Já estava com o modo ultra ligado, em gestão cuidada do esforço, há umas boas horas. Tinha vindo desde o início em ritmo de prova a tentar acompanha-los, mesmo sem conseguir. Tal como numa prova já tinha tido momentos muito baixos. Mas lidei com eles, como faço em prova, e aproveitei aquele ressalto de quando voltamos à vida. Desci o Major de forma resguardada e ainda tive pernas mais que suficientes para atravessar a Nave de Santo António a trote, assim como a parte final já no Vale Glaciar.
O Vale Glaciar |
Inicialmente tinha pensado ir mesmo até Manteigas, mas o trilho do Vale Glaciar desaparece sensivelmente a meio do trajecto, sendo que os ultimos 4 ou 5km são cumpridos num estradão plano muito chato. Por isso decidi ficar a meio do vale, onde existe uma praia fluvial e dá para estacionar o carro. Lá estava a Sara, há umas 3 horas à nossa espera! Pusemos as pernas de molho nas águas geladíssimas do Zêzere, arrumámos a trouxa e iniciámos a viagem de quase 4 horas que ainda nos faria passar por Arganil antes de descer para casa!

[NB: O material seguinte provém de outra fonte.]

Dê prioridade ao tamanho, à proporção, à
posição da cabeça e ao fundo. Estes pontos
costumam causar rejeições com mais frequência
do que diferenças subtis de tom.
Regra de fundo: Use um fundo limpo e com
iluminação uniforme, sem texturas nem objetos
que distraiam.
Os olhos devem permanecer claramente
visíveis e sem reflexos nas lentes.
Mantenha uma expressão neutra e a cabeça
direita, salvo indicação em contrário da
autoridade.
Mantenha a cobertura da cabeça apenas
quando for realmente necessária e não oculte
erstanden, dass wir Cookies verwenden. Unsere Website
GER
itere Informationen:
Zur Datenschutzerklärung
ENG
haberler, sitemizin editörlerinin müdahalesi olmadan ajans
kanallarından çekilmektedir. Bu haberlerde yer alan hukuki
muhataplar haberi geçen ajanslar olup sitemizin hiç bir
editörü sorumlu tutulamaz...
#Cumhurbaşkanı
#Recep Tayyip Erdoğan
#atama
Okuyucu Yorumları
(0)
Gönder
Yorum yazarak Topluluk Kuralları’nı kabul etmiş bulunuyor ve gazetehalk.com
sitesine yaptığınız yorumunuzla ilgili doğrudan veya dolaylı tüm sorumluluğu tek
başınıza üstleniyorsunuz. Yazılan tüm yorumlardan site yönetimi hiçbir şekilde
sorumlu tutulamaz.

O Guilherme e o João, já de molho. |
Foram 76km com 4650+ em 13 horas certinhas. Demorou bastante mais do que esperava, estava a apontar para as 11/12 horas, mas o percurso também foi muito mais difícil do que tinha imaginado. Encarei-o como uma autentica prova, de tal maneira que hoje estou num estado que raramente fico. Todo dorido, desidratado, arranhado... Mal me consigo mexer!

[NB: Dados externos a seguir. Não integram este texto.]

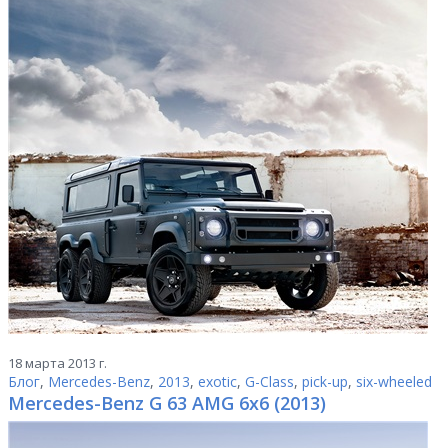
18 марта 2013 г.
Блог
,
Mercedes-Benz
,
2013
,
exotic
,
G-Class
,
pick-up
,
six-wheeled
Mercedes-Benz G 63 AMG 6x6 (2013)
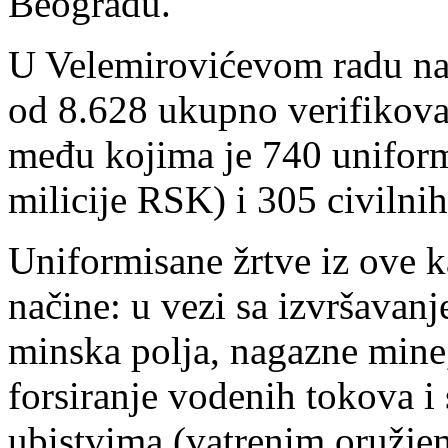
Beogradu.
U Velemirovićevom radu nav
od 8.628 ukupno verifikovan
među kojima je 740 uniform
milicije RSK) i 305 civilnih
Uniformisane žrtve iz ove k
načine: u vezi sa izvršavan
minska polja, nagazne mine
forsiranje vodenih tokova i 
ubistvima (vatrenim oružj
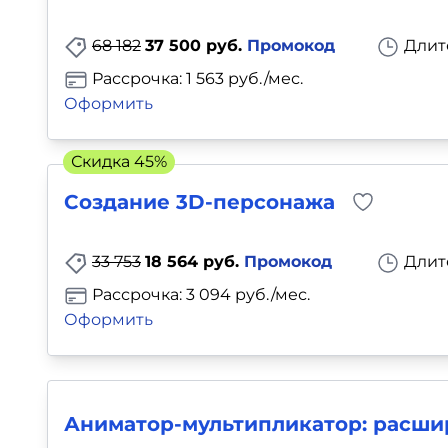
Для детей
68 182
37 500 руб.
Промокод
Длит
Красота, здоровье, фитнес
Рассрочка: 1 563 руб./мес.
Оформить
Психология и саморазвитие
Скидка 45%
Прочее
Создание 3D-персонажа
Репетиторы
33 753
18 564 руб.
Промокод
Длит
Тесты на профориентацию
Рассрочка: 3 094 руб./мес.
Оформить
Аниматор-мультипликатор: расши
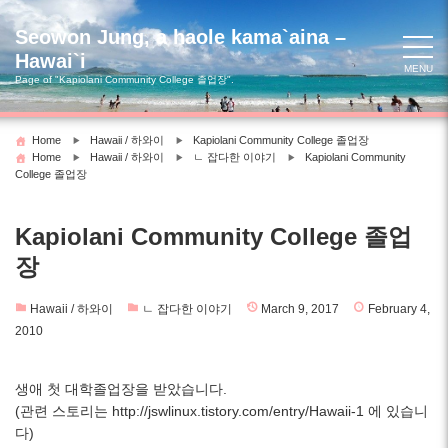
Skip
to
Seowon Jung, a haole kama`aina –
content
Hawai`i
MENU
Page of "Kapiolani Community College 졸업장".
Home
Hawaii / 하와이
Kapiolani Community College 졸업장
Home
Hawaii / 하와이
ㄴ 잡다한 이야기
Kapiolani Community
College 졸업장
Kapiolani Community College 졸업
장
Hawaii / 하와이
ㄴ 잡다한 이야기
March 9, 2017
February 4,
2010
생애 첫 대학졸업장을 받았습니다.
(관련 스토리는 http://jswlinux.tistory.com/entry/Hawaii-1 에 있습니
다)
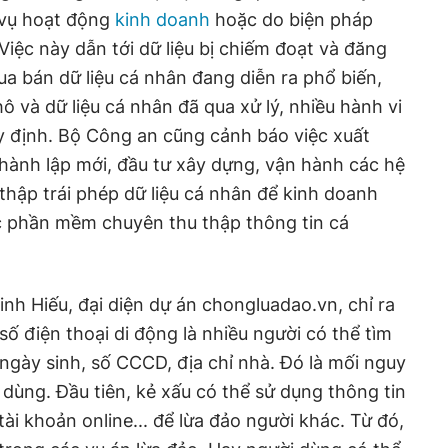
c vụ hoạt động
kinh doanh
hoặc do biện pháp
iệc này dẫn tới dữ liệu bị chiếm đoạt và đăng
ua bán dữ liệu cá nhân đang diễn ra phổ biến,
hô và dữ liệu cá nhân đã qua xử lý, nhiều hành vi
uy định. Bộ Công an cũng cảnh báo việc xuất
hành lập mới, đầu tư xây dựng, vận hành các hệ
thập trái phép dữ liệu cá nhân để kinh doanh
ác phần mềm chuyên thu thập thông tin cá
h Hiếu, đại diện dự án chongluadao.vn, chỉ ra
 số điện thoại di động là nhiều người có thể tìm
 ngày sinh, số CCCD, địa chỉ nhà. Đó là mối nguy
 dùng. Đầu tiên, kẻ xấu có thể sử dụng thông tin
tài khoản online... để lừa đảo người khác. Từ đó,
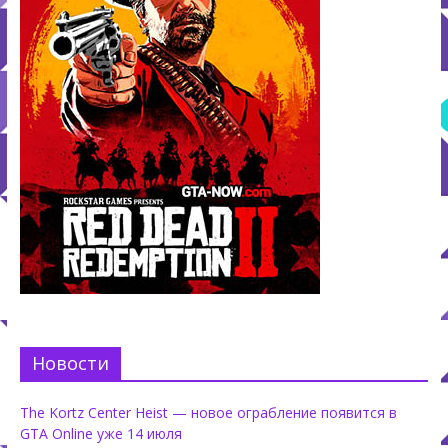
Новости
The Kortz Center Heist — новое ограбление появится в
GTA Online уже 14 июля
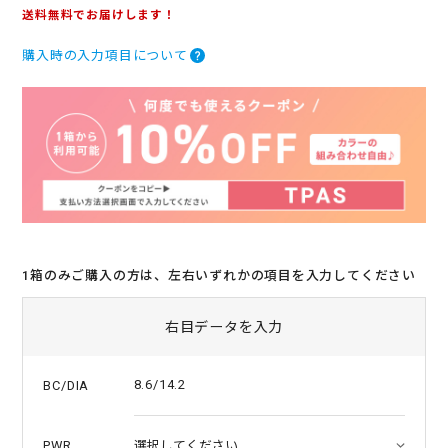
.
送料無料でお届けします！
0
s
購入時の入力項目について
t
a
r
r
a
t
i
n
g
1箱のみご購入の方は、左右いずれかの項目を入力してください
右目データを入力
8.6/14.2
BC/DIA
PWR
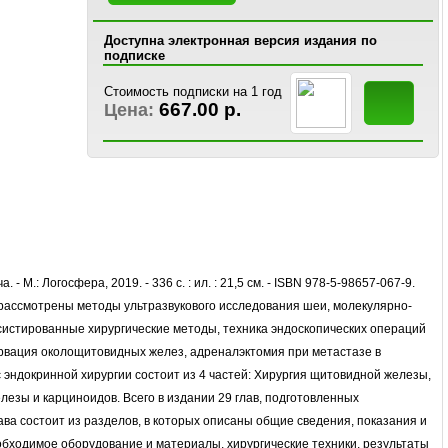
Доступна электронная версия издания по
подписке
Стоимость подписки на 1 год
667.00 р.
Цена:
 - М.: Логосфера, 2019. - 336 с. : ил. : 21,5 см. - ISBN 978-5-98657-067-9.
рассмотрены методы ультразвукового исследования шеи, молекулярно-
систированные хирургические методы, техника эндоскопических операций
ервация околощитовидных желез, адреналэктомия при метастазе в
 эндокринной хирургии состоит из 4 частей: Хирургия щитовидной железы,
езы и карциноидов. Всего в издании 29 глав, подготовленных
ва состоит из разделов, в которых описаны общие сведения, показания и
обходимое оборудование и материалы, хирургические техники, результаты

O percurso foi mesmo muito interessante. As travessias têm aquela coisa boa de conseguirmos passar em muitos sítios diferente na mesma volta, e esta foi bastante grande. Começámos nos trilhos técnicos e fechados dos Picos do Açor, andámos pelos estradões da encumeada do Piodão, subimos o demolidor KV, acabámos no lindíssimo Vale Glaciar... Houve de tudo! Houve também um grupo espectacular mas que claramente andou mais devagar pela minha presença. É raro estar num grupo de treino onde sou o mais lento, a sensação não é a melhor. Fiz o melhor que consegui, mas a conclusão que chego no fim disto é que há níveis para este jogo. O Guilherme está seguramente entre os 5 melhores do país, nunca tinha corrido com ninguém deste nível durante tanto tempo, é impressionante como estamos tão distantes. Planetas diferentes!
E agora? Bem, as ideias pós-covid continuam a aparecer. Todos os ingredientes que procuro neste desporto estão presentes nestas aventuras, e certamente esta não será a ultima. É verdade que tenho saudades das provas, porque....... bem, já não me lembro bem do que tenho saudades, acho que principalmente do convívio com amigos! Porque o resto, o desafio, a descoberta, a aventura, o esforço, a montanha, está tudo aqui à mão de semear!